Bilirkişi raporunun tetkikinden; dava konusu taşınmazın m² birim fiyatı belirlenirken aynı bölgede yer alan taşınmazlara ilişkin satışların dikkate alınmadığı, emsal alınan taşınmazlar ile dava konusu taşınmazın benzer ve farklı yönlerinin neler olduğu açıkça belirtilmeden m² birim fiyatı belirlenerek taşınmazın değer kaybının hesaplandığı, ayrıca yol yapım çalışması sonucu o bölgede ki taşınmazlarda, genişletilmiş Van-Bitlis Karayolu nedeniyle herhangi bir değer artışı olup olmadığı araştırılmaksızın zarar hesabı yapıldığı, öte yandan yol yapım çalışması nedeniyle taşınmazda ulaşım, görünüm ve estetik, çevre emniyeti, doğal afetler, gürültü kirliliği ile bölgedeki taşınmazların satış arz ve talep dengesi, satış süresi gibi hususların hangi oranlarda taşınmazda değer azalışına neden olduğu tespit edilmeksizin rapor tanzim edildiği anlaşılmıştır.
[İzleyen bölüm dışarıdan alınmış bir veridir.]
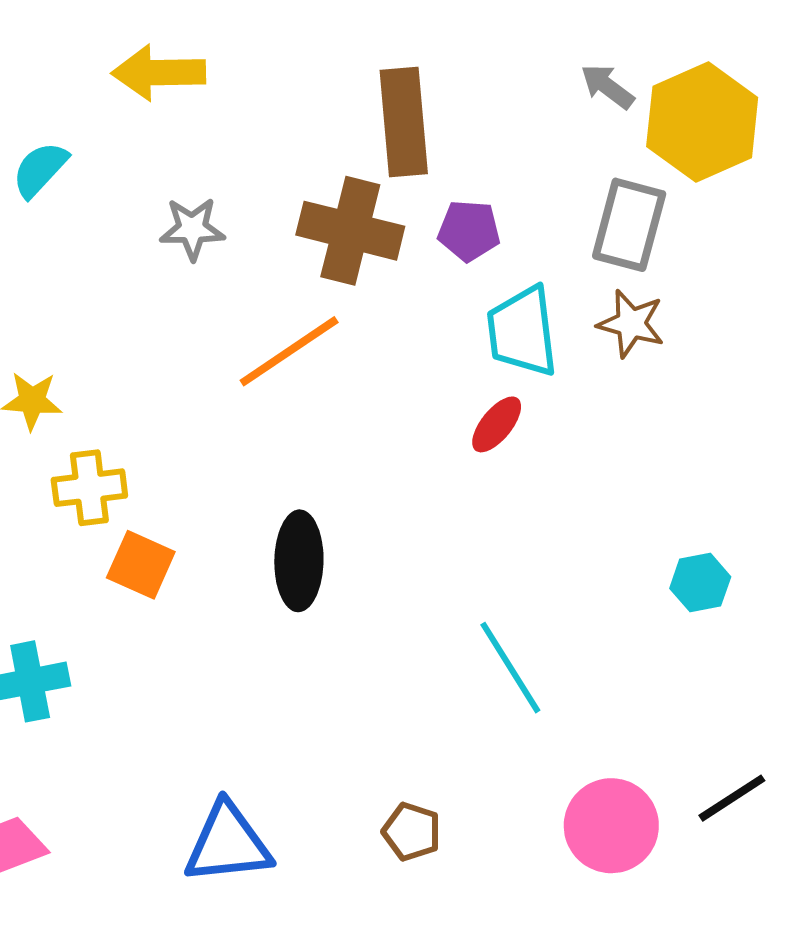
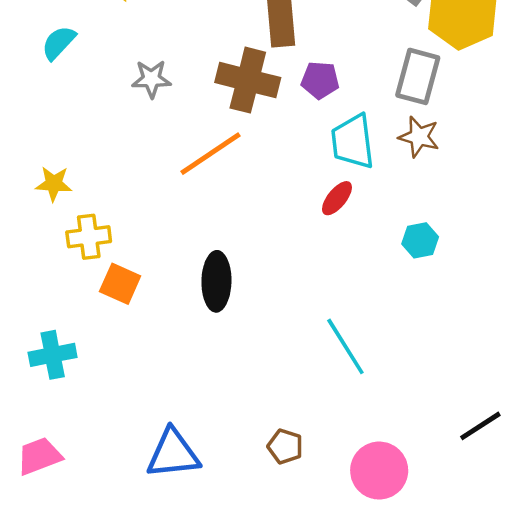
cyan hexagon: (700, 583) -> (420, 240), moved
pink circle: (611, 826) -> (379, 471), moved

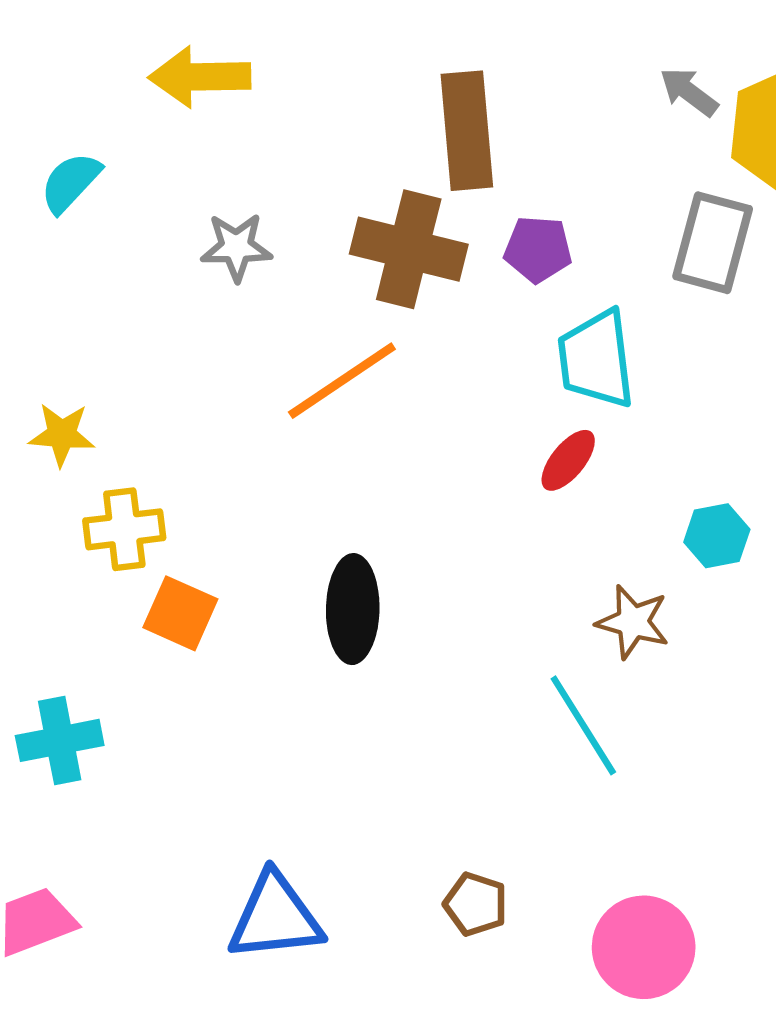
brown star: (419, 137) -> (633, 622), moved

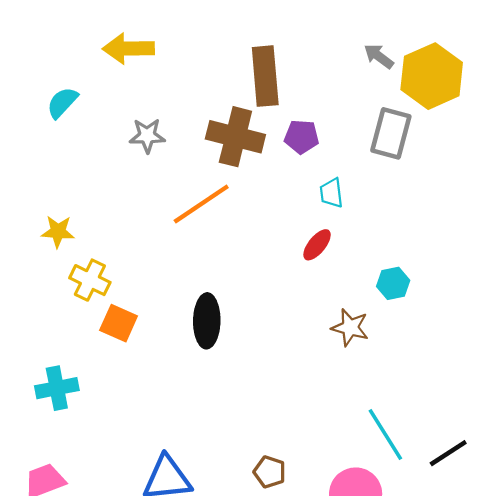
cyan trapezoid: (596, 359) -> (331, 193), size x0.6
yellow cross: (124, 529) -> (90, 280), turned 33
cyan line: (583, 725) -> (385, 434), moved

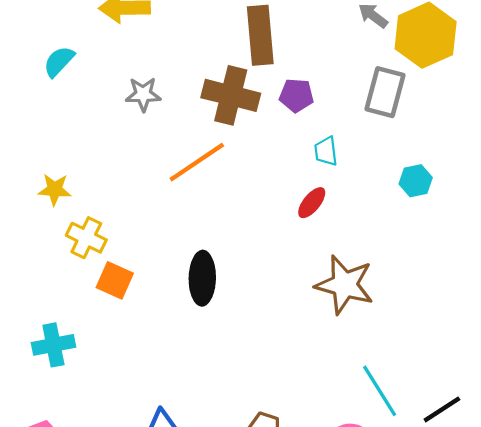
cyan hexagon: (393, 283) -> (416, 181), moved
brown star: (350, 327) -> (345, 285), size x1.6

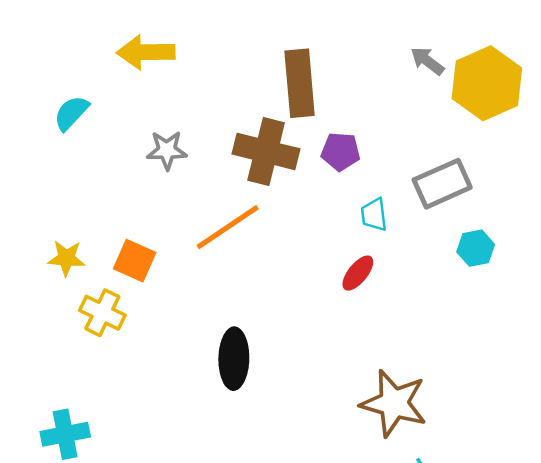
gray rectangle: (385, 92) -> (442, 184), moved, turned 51
orange square: (115, 280) -> (135, 261), moved
brown star: (345, 285) -> (394, 403), moved

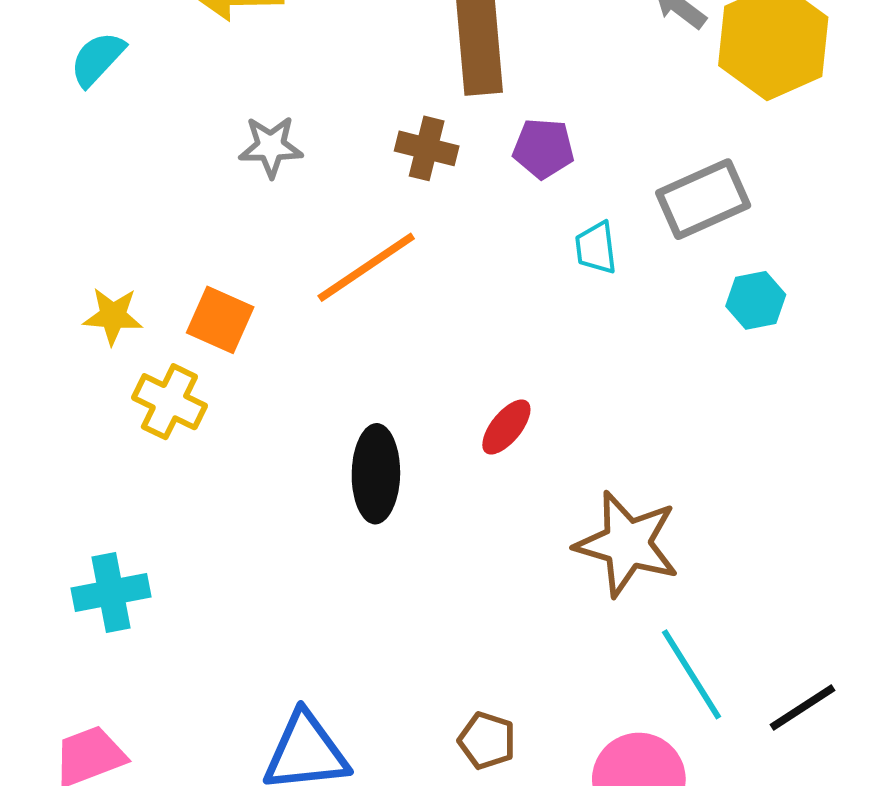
cyan semicircle: (71, 113) -> (97, 59), moved
brown cross: (266, 151) -> (427, 148), size x0.6
red ellipse: (358, 273) -> (506, 427), moved

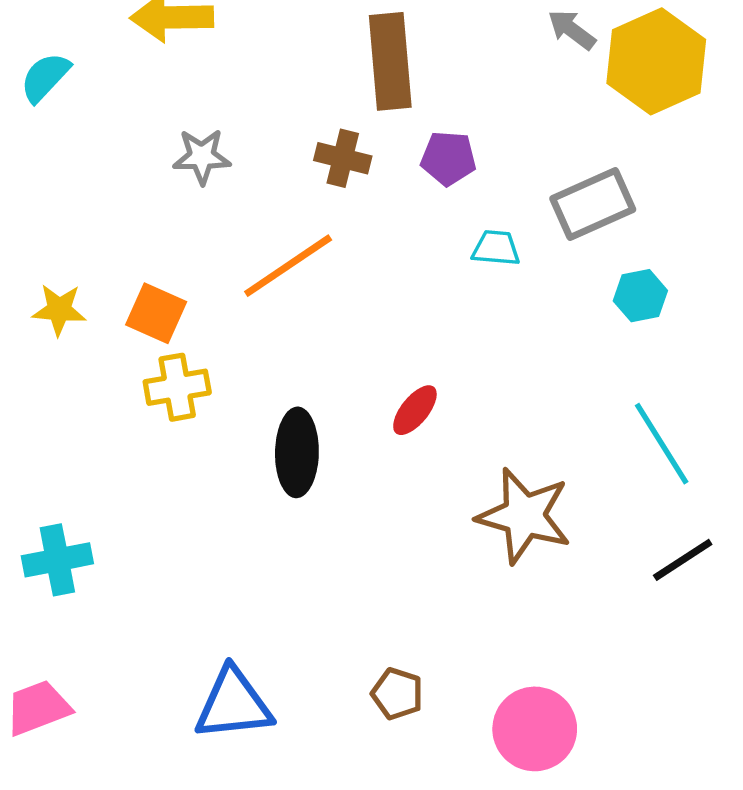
cyan trapezoid: (596, 248) -> (496, 248), turned 102
yellow cross: (169, 402) -> (177, 387), moved, turned -36
cyan line: (691, 674) -> (662, 444), moved
black line: (802, 707) -> (683, 560), moved

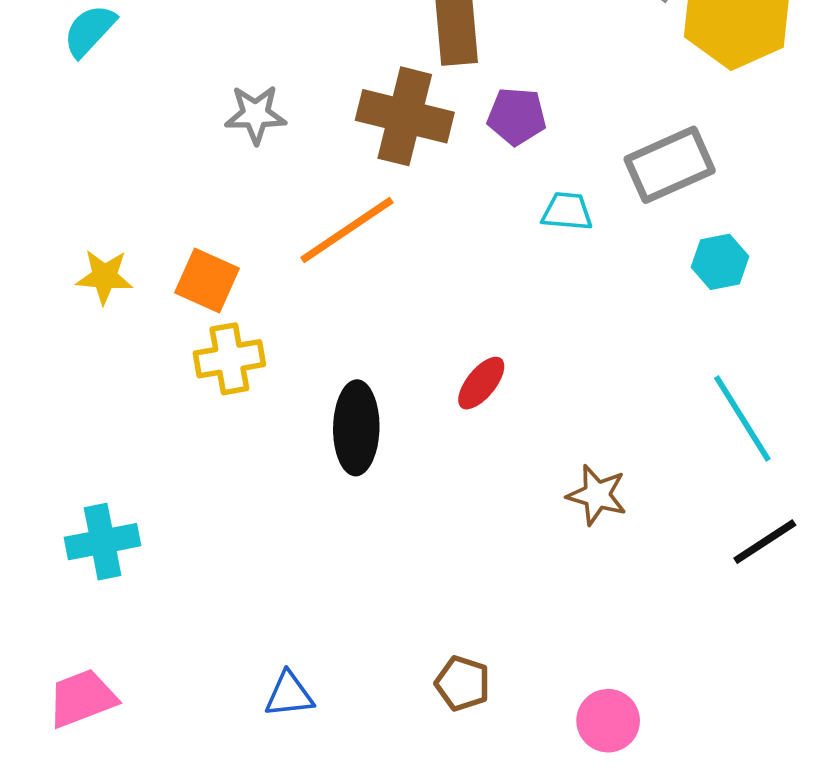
brown cross: (343, 158) -> (405, 116), size x1.6
brown star: (524, 516) -> (597, 495), size x0.6
blue triangle: (234, 704) -> (289, 695), size x0.6
pink circle: (535, 729) -> (608, 721), size x0.7

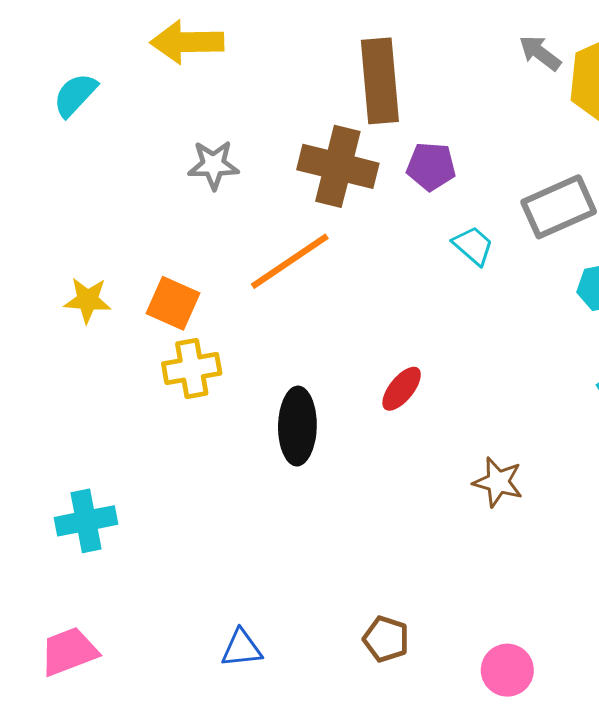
cyan trapezoid: (567, 211) -> (473, 246), turned 36

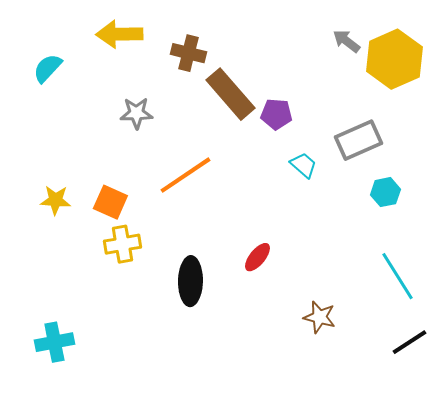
brown rectangle: (380, 81) -> (230, 94), moved, turned -36
brown cross: (338, 166) -> (188, 53), moved, size x0.7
Bu itibarla, uyuşmazlık konusu olayda öncelikle kusursuz sorumluluk hallerinin bulunup bulunmadığı, herhangi bir zarar söz konusu ise zararın özel ve olağan dışı bir zarar olup olmadığı, belirtilen nitelikte bir zarar var ise taşınmazda değer kaybı oluşup oluşmadığı ve kaybın hangi miktarda olduğunun aralarında yüksek inşaat mühendisi ve emlak değerleme uzmanının da yer aldığı bir bilirkişi heyetince yapılacak inceleme sonucunda, yukarıda belirtilen hususlar çerçevesinde incelenerek belirlenmesi ve buna göre bir karar verilmesi gerekirken, aksi yönde verilen İdare Mahkemesi kararında hukuki isabet görülmemiştir.
KARAR SONUCU :
Açıklanan nedenlerle;
1. Davalı idarenin temyiz isteminin kabulüne,
2. Davanın kabulüne ilişkin temyize konu … İdare Mahkemesinin … tarih ve E:…, K:… sayılı kararının BOZULMASINA,
3. Yeniden bir karar verilmek üzere dosyanın anılan Mahkemeye gönderilmesine,
4. 2577 sayılı Kanun’un (Geçici 8. maddesi uyarınca uygulanmasına devam edilen) 54. maddesinin birinci fıkrası uyarınca bu kararın tebliğ tarihini izleyen günden itibaren onbeş gün içinde karar düzeltme yolu açık olmak üzere, 23/09/2020 tarihinde oy birliğiyle karar verildi.